(Data records)
[Start of section]
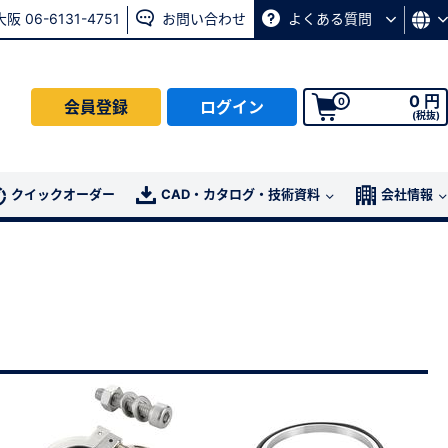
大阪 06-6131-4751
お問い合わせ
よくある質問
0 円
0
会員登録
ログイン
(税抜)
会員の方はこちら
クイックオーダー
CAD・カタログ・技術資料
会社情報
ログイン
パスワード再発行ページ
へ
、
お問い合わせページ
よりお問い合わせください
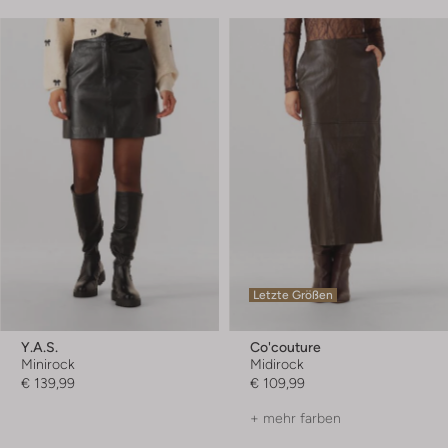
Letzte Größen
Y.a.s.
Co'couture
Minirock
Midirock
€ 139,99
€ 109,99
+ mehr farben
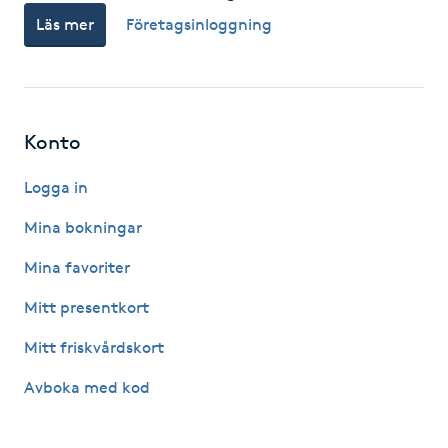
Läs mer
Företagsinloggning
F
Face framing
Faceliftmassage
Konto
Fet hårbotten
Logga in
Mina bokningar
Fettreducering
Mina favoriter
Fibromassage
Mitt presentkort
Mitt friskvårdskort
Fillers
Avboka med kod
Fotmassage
[End of section]
(WHAT TO PRODUCE) Each line of the records with the word "Mitt" in it is to be copied.

(REPLY)
Mitt presentkort
Mitt friskvårdskort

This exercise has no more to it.